*** Begin section ***
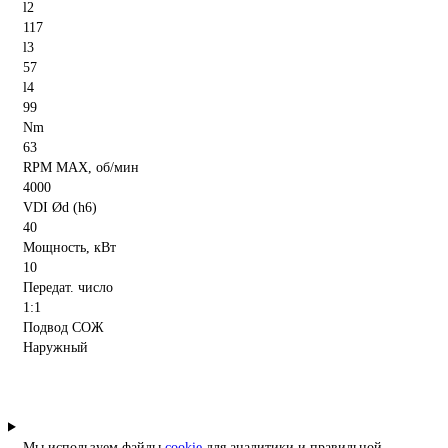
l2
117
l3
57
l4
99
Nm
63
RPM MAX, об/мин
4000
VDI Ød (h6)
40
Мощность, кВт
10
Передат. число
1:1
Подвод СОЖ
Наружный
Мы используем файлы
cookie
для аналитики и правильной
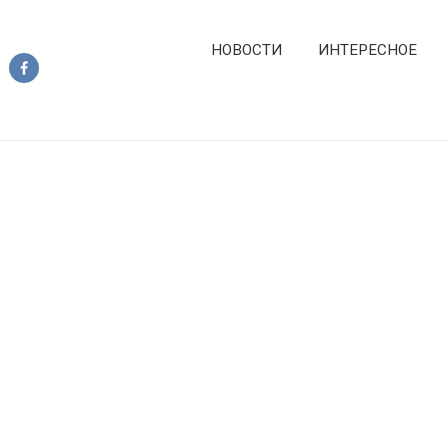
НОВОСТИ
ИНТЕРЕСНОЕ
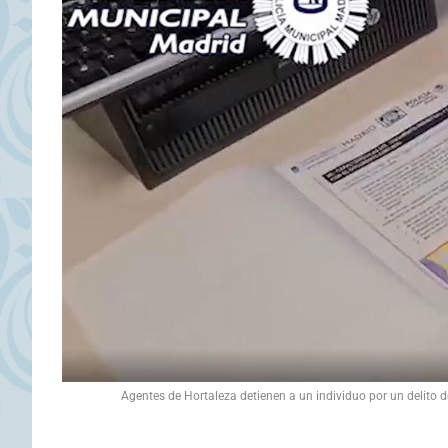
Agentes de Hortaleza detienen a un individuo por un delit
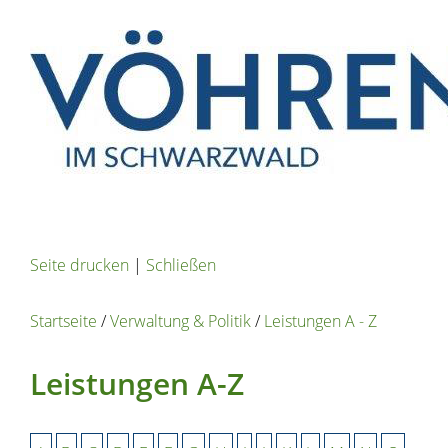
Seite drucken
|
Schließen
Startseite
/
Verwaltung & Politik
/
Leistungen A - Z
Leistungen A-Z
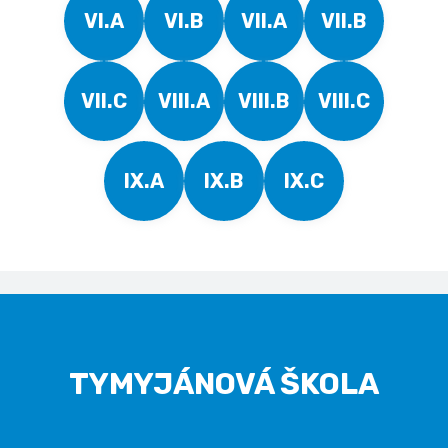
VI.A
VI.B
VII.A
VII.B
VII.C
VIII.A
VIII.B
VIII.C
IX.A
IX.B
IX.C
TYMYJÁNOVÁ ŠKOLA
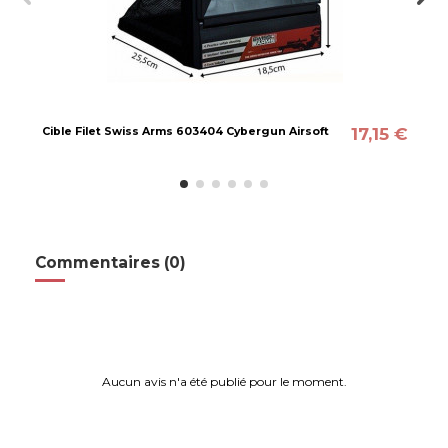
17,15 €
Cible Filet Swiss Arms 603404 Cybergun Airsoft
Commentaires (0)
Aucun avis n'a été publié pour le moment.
*** End section ***
*** Begin section ***
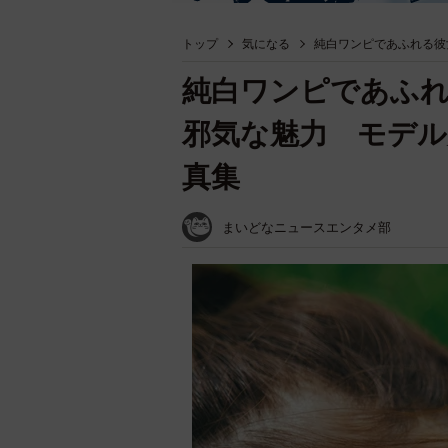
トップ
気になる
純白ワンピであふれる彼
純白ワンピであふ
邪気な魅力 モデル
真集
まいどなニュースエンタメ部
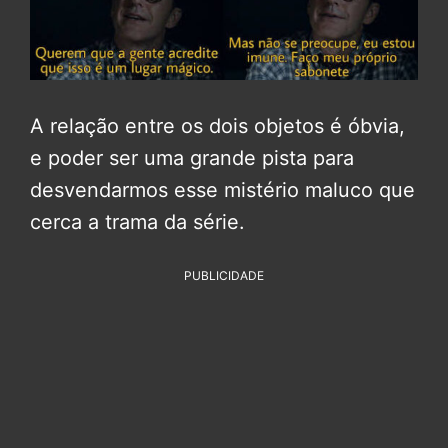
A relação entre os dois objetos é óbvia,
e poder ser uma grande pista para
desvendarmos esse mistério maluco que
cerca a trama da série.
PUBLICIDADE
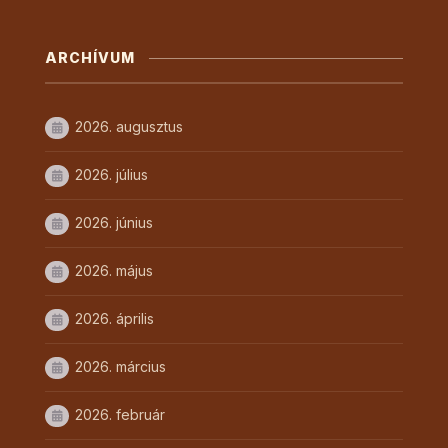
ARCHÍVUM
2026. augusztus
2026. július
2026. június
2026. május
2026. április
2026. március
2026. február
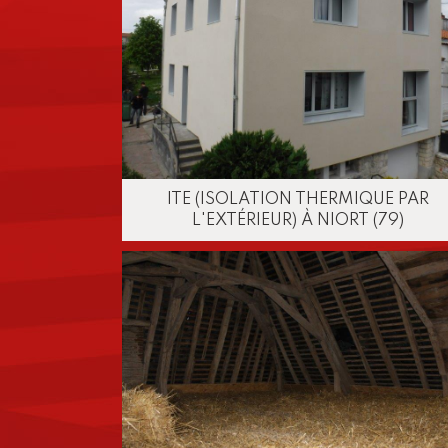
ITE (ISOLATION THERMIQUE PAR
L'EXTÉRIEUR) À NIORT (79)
*** End section ***
Work order. All pictures are to be skipped. Output, word for word, the lines in the data above starting at the line containing "Seite drucken" and ending at the line containing "Aucun avis n'a été publié pour le moment.".

Response to the task.
Seite drucken
|
Schließen
Startseite
/
Verwaltung & Politik
/
Leistungen A - Z
Leistungen A-Z
VI.A
VI.B
VII.A
VII.B
VII.C
VIII.A
VIII.B
VIII.C
IX.A
IX.B
IX.C
TYMYJÁNOVÁ ŠKOLA
17,15 €
Cible Filet Swiss Arms 603404 Cybergun Airsoft
Commentaires (0)
Aucun avis n'a été publié pour le moment.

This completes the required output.